The rebels from northern Syria, remembering encounters with him months later, recall completely different facets of the man. But they agree on one thing: "We never knew exactly who we were sitting across from."
"Our greatest concern was that these plans could fall into the wrong hands and would never have become known," said the man who has been storing Haji Bakr's notes after pulling them out from under a tall stack of boxes and blankets. The man, fearing the ISIS death squads, wishes to remain anonymous.
The spies were told to note such details as whether someone was a criminal or a homosexual, or was involved in a secret affair, so as to have ammunition for blackmailing later. "We will appoint the smartest ones as Sharia sheiks," Bakr had noted. "We will train them for a while and then dispatch them." As a postscript, he had added that several "brothers" would be selected in each town to marry the daughters of the most influential families, in order to "ensure penetration of these families without their knowledge."
From the very beginning, the plan was to have the intelligence services operate in parallel, even at the provincial level. A general intelligence department reported to the "security emir" for a region, who was in charge of deputy-emirs for individual districts. A head of secret spy cells and an "intelligence service and information manager" for the district reported to each of these deputy-emirs. The spy cells at the local level reported to the district emir's deputy. The goal was to have everyone keeping an eye on everyone else.
When a Dawah office opened in Raqqa, "all they said was that they were 'brothers,' and they never said a word about the 'Islamic State'," reports a doctor who fled from the city. A Dawah office was also opened in Manbij, a liberal city in Aleppo Province, in the spring of 2013. "I didn't even notice it at first," recalls a young civil rights activist. "Anyone was allowed to open what he wished. We would never have suspected that someone other than the regime could threaten us. It was only when the fighting erupted in January that we learned that Daesh," the Arab acronym for ISIS, "had already rented several apartments where it could store weapons and hide its men."
Raqqa, a once sleepy provincial city on the Euphrates River, was to become the prototype of the complete ISIS conquest. The operation began subtly, gradually became more brutal and, in the end, ISIS prevailed over larger opponents without much of a fight. "We were never very political," explained one doctor who had fled Raqqa for Turkey. "We also weren't religious and didn't pray much."
"We had an idea who kidnapped him," one of his friends explains, "but no one dared any longer to do anything." The system of fear began to take hold. Starting in July, first dozens and then hundreds of people disappeared. Sometimes their bodies were found, but they usually disappeared without a trace. In August, the ISIS military leadership dispatched several cars driven by suicide bombers to the headquarters of the FSA brigade, the "Grandsons of the Prophet," killing dozens of fighters and leading the rest to flee. The other rebels merely looked on. ISIS leadership had spun a web of secret deals with the brigades so that each thought it was only the others who might be the targets of ISIS attacks.
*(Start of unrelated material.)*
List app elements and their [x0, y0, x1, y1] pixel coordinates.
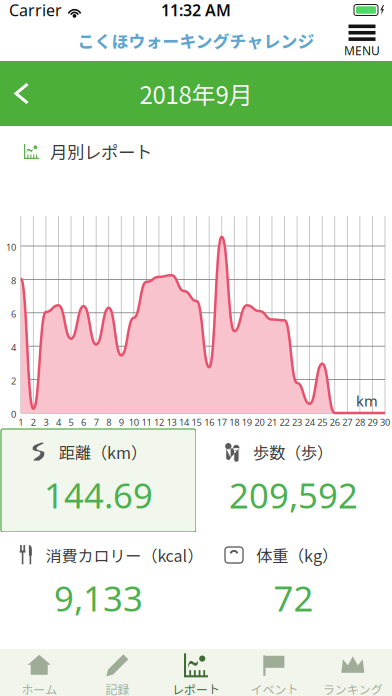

Within weeks, ISIS was pushed out of large regions of northern Syria. Even Raqqa, the Islamic State capital, had almost fallen by the time 1,300 ISIS fighters arrived from Iraq. But they didn't simply march into battle. Rather, they employed a trickier approach, recalls the doctor who fled. "In Raqqa, there were so many brigades on the move that nobody knew who exactly the others were. Suddenly, a group in rebel dress began to shoot at the other rebels. They all simply fled."
A small, simple masquerade had helped ISIS fighters to victory: Just change out of black clothes into jeans and vests. They did the same thing in the border town of Jarablus. On several occasions, rebels in other locations took drivers from ISIS suicide vehicles into custody. The drivers asked in surprise: "You are Sunnis too? Our emir told me you were infidels from Assad's army."
In such a case, ISIS propaganda about the approaching apocalypse could become a reality. In its slipstream, an absolutist dictatorship in the name of God could be established.